Studio album by INXS
- Released: 1 November 1993
- Recorded: November 1992 – October 1993
- Studio: Capri Digital Studios, Capri
- Genre: Rock
- Length: 39:51
- Label: EastWest
- Producer: Mark Opitz, INXS

INXS chronology
| Welcome to Wherever You Are (1992) | Full Moon, Dirty Hearts (1993) | The Greatest Hits (1994) |

Singles from Full Moon, Dirty Hearts
- "The Gift" Released: 1 October 1993; "Please (You Got That ...)" Released: 15 November 1993; "Time" Released: 24 January 1994; "Freedom Deep" Released: 18 April 1994;

= Full Moon, Dirty Hearts =

Full Moon, Dirty Hearts is the ninth studio album by Australian rock band INXS. It was released on 2 November 1993, through East West Records in Australia, in the United Kingdom by Phonogram's Mercury Records label, and by Atlantic Records in the United States. The album drew mixed reviews, and sold less than previous works. The straight-ahead rock sound of the album was compared to the Rolling Stones by several reviewers, especially with reference to their 1972 album Exile on Main St., seen as a return to basics. Full Moon, Dirty Hearts was followed by the Dirty Honeymoon world tour of 1993–1994.
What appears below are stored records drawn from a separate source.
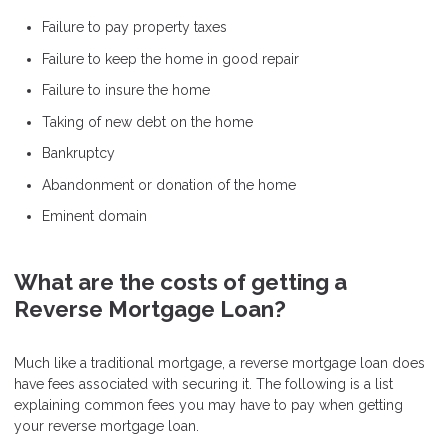
Failure to pay property taxes
Failure to keep the home in good repair
Failure to insure the home
Taking of new debt on the home
Bankruptcy
Abandonment or donation of the home
Eminent domain
What are the costs of getting a
Reverse Mortgage Loan?
Much like a traditional mortgage, a reverse mortgage loan does
have fees associated with securing it. The following is a list
explaining common fees you may have to pay when getting
your reverse mortgage loan.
"Please (You Got That ...)" featured vocals by Ray Charles and was released as a single. The title track featured vocals by the Pretenders lead singer, Chrissie Hynde.

The band's manager, Chris Murphy, arranged to shoot videos for every song on the album. Twelve videos were shot on a small budget by twelve up-and-coming Australian directors.

The Japanese edition of the album included a cover of Steppenwolf's "Born to Be Wild", which was specially recorded for the April 1993 launch of Virgin Radio in the UK.

==Background==
As INXS were finishing their previous studio album Welcome to Wherever You Are, they decided not to tour; instead the group recorded a follow-up album, then toured for both albums.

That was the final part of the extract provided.